++++ DATASET RECORDS

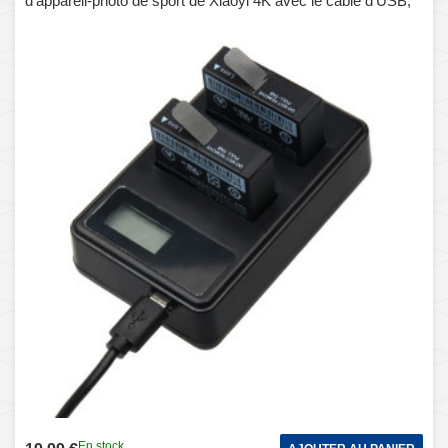
d'appareil-photo de sport de Xiaoyi 4K avec le câble d'USB,
montre la capacité de remplissage
En stock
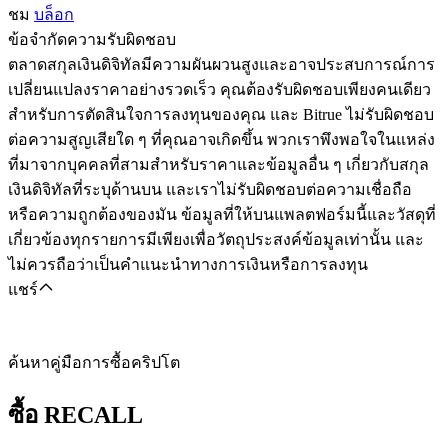
ชม
บล็อก
ข้อจำกัดความรับผิดชอบ
ตลาดสกุลเงินดิจิทัลมีความผันผวนสูงและอาจประสบการณ์การ
เปลี่ยนแปลงราคาอย่างรวดเร็ว คุณต้องรับผิดชอบเพียงคนเดียว
สำหรับการตัดสินใจการลงทุนของคุณ และ Bitrue ไม่รับผิดชอบ
ต่อความสูญเสียใด ๆ ที่คุณอาจเกิดขึ้น พวกเราพึงพอใจในแหล่ง
ที่มาจากบุคคลที่สามสำหรับราคาและข้อมูลอื่น ๆ เกี่ยวกับสกุล
เงินดิจิทัลที่ระบุด้านบน และเราไม่รับผิดชอบต่อความเชื่อถือ
หรือความถูกต้องของมัน ข้อมูลที่ให้บนแพลตฟอร์มนี้และวัสดุที่
เกี่ยวข้องทุกรายการมีเพียงเพื่อวัตถุประสงค์ข้อมูลเท่านั้น และ
ไม่ควรถือว่าเป็นคำแนะนำทางการเงินหรือการลงทุน
แชร์
ค้นหาคู่มือการซื้อคริปโต
ซื้อ
RECALL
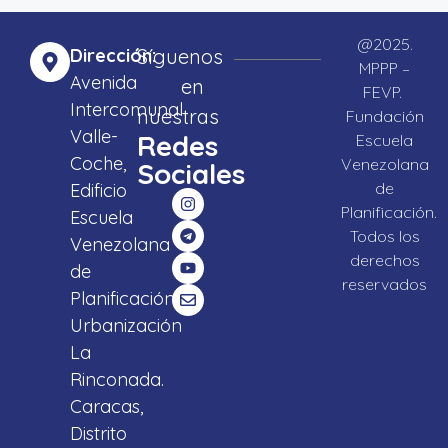
@2025.
Dirección:
Síguenos
MPPP –
Avenida
en
FEVP.
Intercomunal
nuestras
Fundación
Valle-
Redes
Escuela
Coche,
Venezolana
Sociales
de
Edificio
Planificación.
Escuela
Todos los
Venezolana
derechos
de
reservados
Planificación,
Urbanización
La
Rinconada.
Caracas,
Distrito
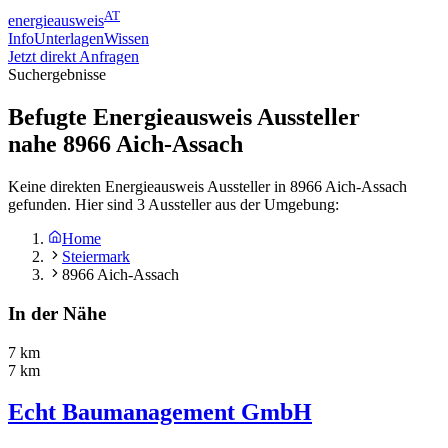
AT
energieausweis
Info
Unterlagen
Wissen
Jetzt direkt Anfragen
Suchergebnisse
Befugte Energieausweis Aussteller
nahe
8966
Aich-Assach
Keine direkten Energieausweis Aussteller in 8966 Aich-Assach
gefunden. Hier sind 3 Aussteller aus der Umgebung:
Home
Steiermark
8966 Aich-Assach
In der Nähe
7 km
7 km
Echt Baumanagement GmbH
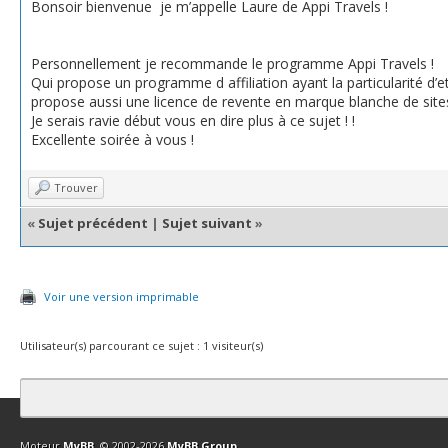
Bonsoir bienvenue je m’appelle Laure de Appi Travels !
Personnellement je recommande le programme Appi Travels !
Qui propose un programme d affiliation ayant la particularité d’
propose aussi une licence de revente en marque blanche de site
Je serais ravie début vous en dire plus à ce sujet ! !
Excellente soirée à vous !
Trouver
«
Sujet précédent
|
Sujet suivant
»
Voir une version imprimable
Utilisateur(s) parcourant ce sujet : 1 visiteur(s)
Contact
Club Affiliation
Retourner en haut
Version bas-débit (Archi
Moteur
MyBB
, © 2002-2026
MyBB Group
.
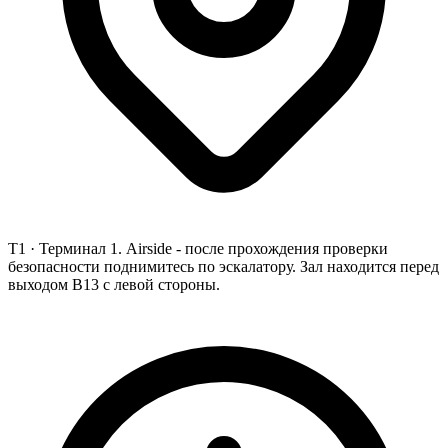
T1 ·
Терминал 1. Airside - после прохождения проверки
безопасности поднимитесь по эскалатору. Зал находится перед
выходом B13 с левой стороны.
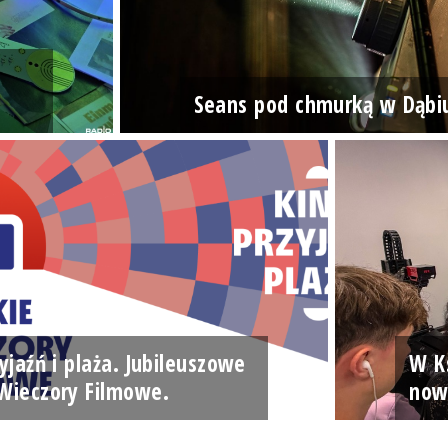
Seans pod chmurką w Dąbi
yjaźń i plaża. Jubileuszowe
W Ks
Wieczory Filmowe.
now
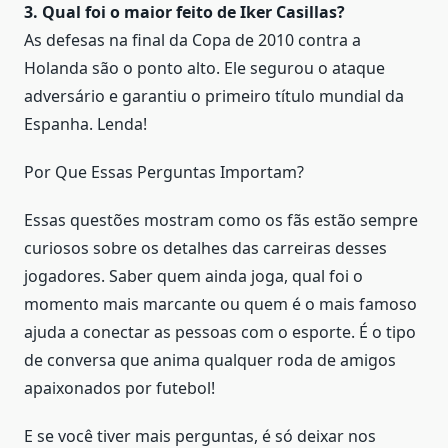
3. Qual foi o maior feito de Iker Casillas?
As defesas na final da Copa de 2010 contra a
Holanda são o ponto alto. Ele segurou o ataque
adversário e garantiu o primeiro título mundial da
Espanha. Lenda!
Por Que Essas Perguntas Importam?
Essas questões mostram como os fãs estão sempre
curiosos sobre os detalhes das carreiras desses
jogadores. Saber quem ainda joga, qual foi o
momento mais marcante ou quem é o mais famoso
ajuda a conectar as pessoas com o esporte. É o tipo
de conversa que anima qualquer roda de amigos
apaixonados por futebol!
E se você tiver mais perguntas, é só deixar nos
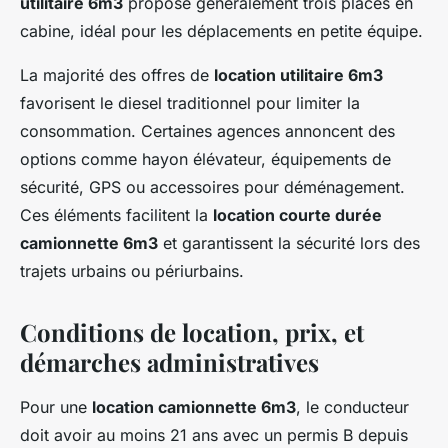
utilitaire 6m3
propose généralement trois places en
cabine, idéal pour les déplacements en petite équipe.
La majorité des offres de
location utilitaire 6m3
favorisent le diesel traditionnel pour limiter la
consommation. Certaines agences annoncent des
options comme hayon élévateur, équipements de
sécurité, GPS ou accessoires pour déménagement.
Ces éléments facilitent la
location courte durée
camionnette 6m3
et garantissent la sécurité lors des
trajets urbains ou périurbains.
Conditions de location, prix, et
démarches administratives
Pour une
location camionnette 6m3
, le conducteur
doit avoir au moins 21 ans avec un permis B depuis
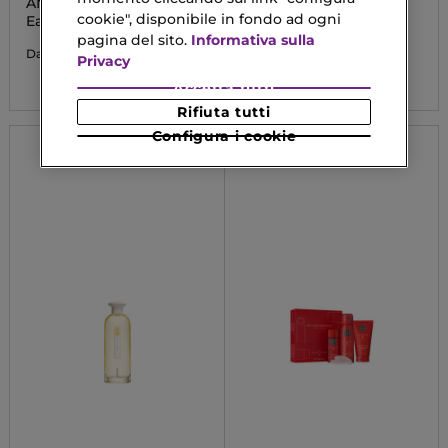
ANGEL FANTASM
TERRACOTTA
cookie", disponibile in fondo ad ogni
Eau De Parfum
La Poudre Bronzante -
Ricarica
pagina del sito.
Informativa sulla
91,90 €
Da
Privacy
51,50 €
Da
Accetta tutti
Rifiuta tutti
Configura i cookie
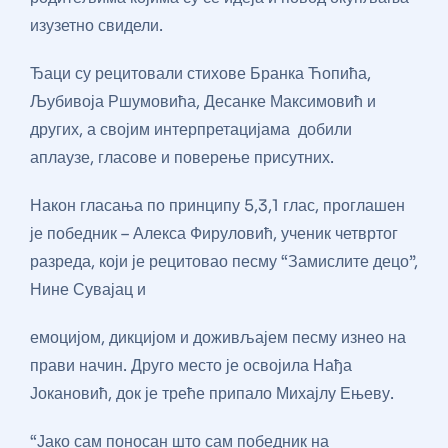
изузетно свидели.
Ђаци су рецитовали стихове Бранка Ћопића,
Љубивоја Ршумовића, Десанке Максимовић и
других, а својим интерпретацијама добили
аплаузе, гласове и поверење присутних.
Након гласања по принципу 5,3,1 глас, проглашен
је победник – Алекса Фируловић, ученик четвртог
разреда, који је рецитовао песму “Замислите децо”,
Нине Сувајац и
емоцијом, дикцијом и доживљајем песму изнео на
прави начин. Друго место је освојила Нађа
Јокановић, док је треће припало Михајлу Ењеву.
“Јако сам поносан што сам победник на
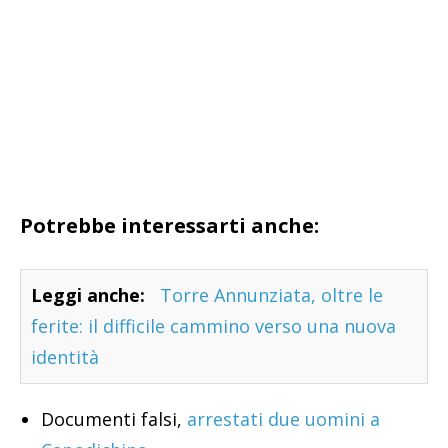
Potrebbe interessarti anche:
Leggi anche:
Torre Annunziata, oltre le
ferite: il difficile cammino verso una nuova
identità
Documenti falsi,
arrestati due uomini a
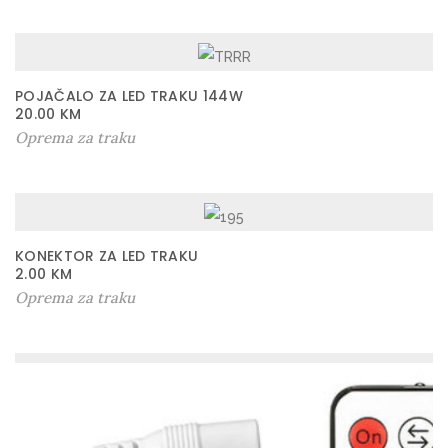
POJAČALO ZA LED TRAKU 144W
20.00
KM
Oprema za traku
KONEKTOR ZA LED TRAKU
2.00
KM
Oprema za traku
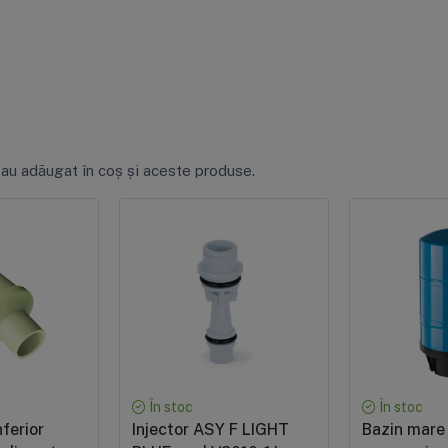
 au adăugat în coș și aceste produse.
În stoc
În stoc
nferior
Injector ASY F LIGHT
Bazin mare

++++++++

DIRECTIONS FOR THIS TASK: All lines of the records above that carry the word "Travels" should be listed.

COMPLETED TASK:
Bonsoir bienvenue je m’appelle Laure de Appi Travels !
Personnellement je recommande le programme Appi Travels !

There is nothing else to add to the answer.